What is a CORONARY INTERVENTION?
Initially coronary balloon angioplasty was the only intervention but now coronary stents are the most common treatment for significantly blocked coronary vessels. It is also possible to have a high speed diamond tipped drill passed through a calcified blockage to smooth the vessel wall and allow expansion with the deployment of a metal stent. The metal stent itself is a stainless steel or cobalt chromium slotted tube which is crimped onto a balloon. The balloon in a fully deflated form is passed through the coronary vessel and then positioned across the area of narrowing and fully expanded up against the wall at very high pressure up to 360 psi. This stent is then firmly wedged internally as a physical scaffold holding the artery open until a slow healing process has covered the struts of the stent with natural body skin. The stents are biologically inert and hence are not rejected by the body and most stents are now coated with various drugs which are designed to reduce the ingrowth of healing tissue to a minimum.

STENTING TECHNIQUE: After diagnostic angiogram pictures are obtained, a guiding photo is placed in front of the Cardiologist for accurate positioning of stents. Then, with the use of x-ray guidance, a guiding catheter is passed from either the wrist or the groin up to the entrance of the artery with the severe blockage. A very soft, thin guide wire is passed smoothly down the artery through the center of the blockage and positioned in the downstream vessel. A small sausage shaped balloon is passed across this guide wire in a deflated shape and positioned across the blockage and fully inflated to partially open the artery, the balloon is then removed leaving the wire in place and then a stent crimped on to a balloon is passed again over the wire and under x-ray imaging, the balloon is inflated to its full diameter to high pressure forcing the stent against the inside edge of the pipe acting as an internal scaffold and preventing any collapse of the arterial wall. Normal flow down the coronary artery is then demonstrated inside the stented segment to ensure that the artery is smooth throughout its length and then all the guide wire and balloon equipment is removed. During the balloon inflation inside the stent, patients may feel a transient tightness or chest pain which improves immediately after removal of the balloon. Importantly, some patients may have multiple blockages and therefore may require more than one procedure to achieve a complete re-opening of all blockages.

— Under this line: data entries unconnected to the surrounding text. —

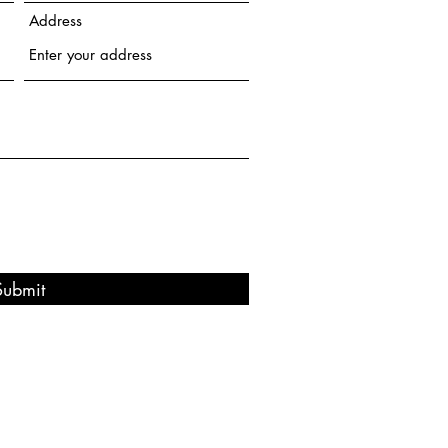
Address
Submit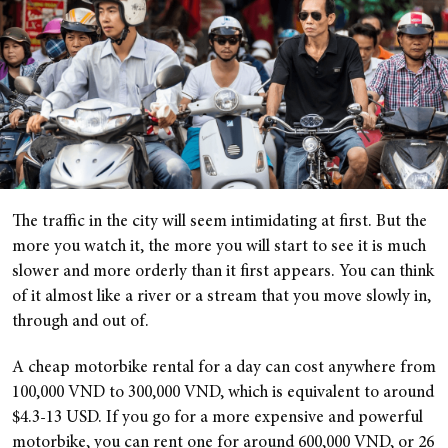
The traffic in the city will seem intimidating at first. But the
more you watch it, the more you will start to see it is much
slower and more orderly than it first appears. You can think
of it almost like a river or a stream that you move slowly in,
through and out of.
A cheap motorbike rental for a day can cost anywhere from
100,000 VND to 300,000 VND, which is equivalent to around
$4.3-13 USD. If you go for a more expensive and powerful
motorbike, you can rent one for around 600,000 VND, or 26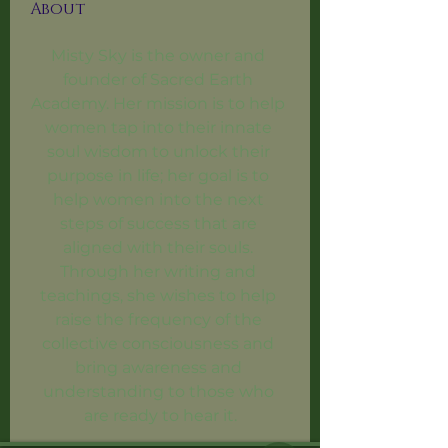
About
Misty Sky is the owner and 
founder of Sacred Earth 
Academy. Her mission is to help 
women tap into their innate 
soul wisdom to unlock their 
purpose in life; her goal is to 
help women into the next 
steps of success that are 
aligned with their souls. 
Through her writing and 
teachings, she wishes to help 
raise the frequency of the 
collective consciousness and 
bring awareness and 
understanding to those who 
are ready to hear it.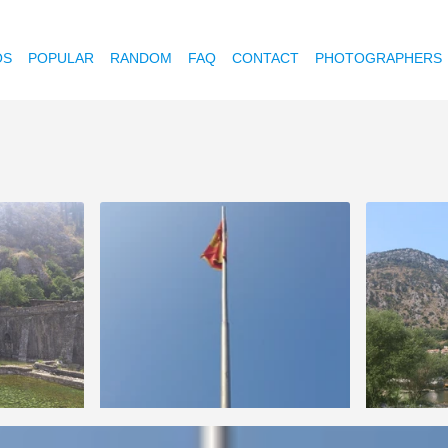
OS
POPULAR
RANDOM
FAQ
CONTACT
PHOTOGRAPHERS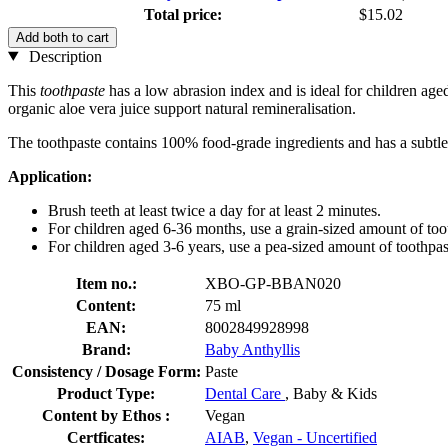
Total price:
$15.02
Add both to cart
Description
This
toothpaste
has a low abrasion index and is ideal for children age
organic aloe vera juice support natural remineralisation.
The toothpaste contains 100% food-grade ingredients and has a subtle va
Application:
Brush teeth at least twice a day for at least 2 minutes.
For children aged 6-36 months, use a grain-sized amount of too
For children aged 3-6 years, use a pea-sized amount of toothpas
Item no.:
XBO-GP-BBAN020
Content:
75 ml
EAN:
8002849928998
Brand:
Baby Anthyllis
Consistency / Dosage Form:
Paste
Product Type:
Dental Care
, Baby & Kids
Content by Ethos :
Vegan
Certficates:
AIAB
,
Vegan - Uncertified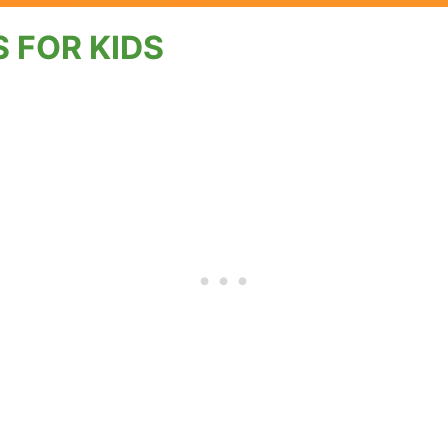
 FOR KIDS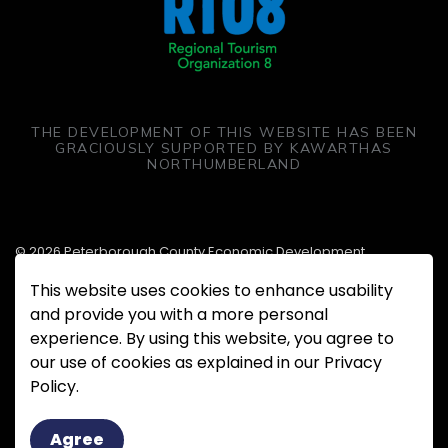
THE DEVELOPMENT OF THIS WEBSITE HAS BEEN
GRACIOUSLY SUPPORTED BY KAWARTHAS
NORTHUMBERLAND
© 2026 Peterborough County Economic Development
This website uses cookies to enhance usability
Made with
Govstack
and provide you with a more personal
experience. By using this website, you agree to
our use of cookies as explained in our Privacy
Policy.
Agree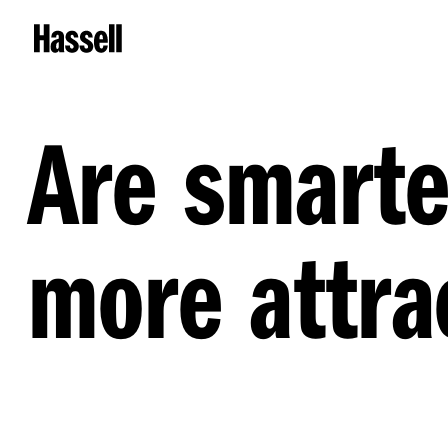
Are smarte
more attra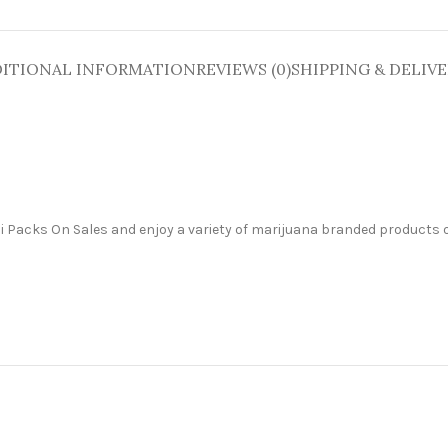
ITIONAL INFORMATION
REVIEWS (0)
SHIPPING & DELIV
ali Packs On Sales and enjoy a variety of marijuana branded products o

STENT TECHNOLOGY: After the initial enthusiasm for bare metal stenting some patients developed early regrowth of blockage inside the stent due to an exaggerated scarring or healing process. The promising development of a drug eluting stent led to the ability to control the body’s healing process and the ingrowth of scar tissue was minimized with the slow release of a drug from the surface of the stent over the first 8 weeks after stent deployment.

Even with this drug eluting technology, approximately 6 to 7% of drug eluting stents still develop excess scar tissue ingrowth associated also with some inflammation around the edges of the stent.

A further very promising new technology has led to the availability of a biodegradable stent which has tended to overcome these limitations of metallic stents.

This is a non metallic stent composed of a polylactic acid substrate which is self dissolving within a two year period of deployment leaving no trace of stent struts and a normally reactive healthy artery.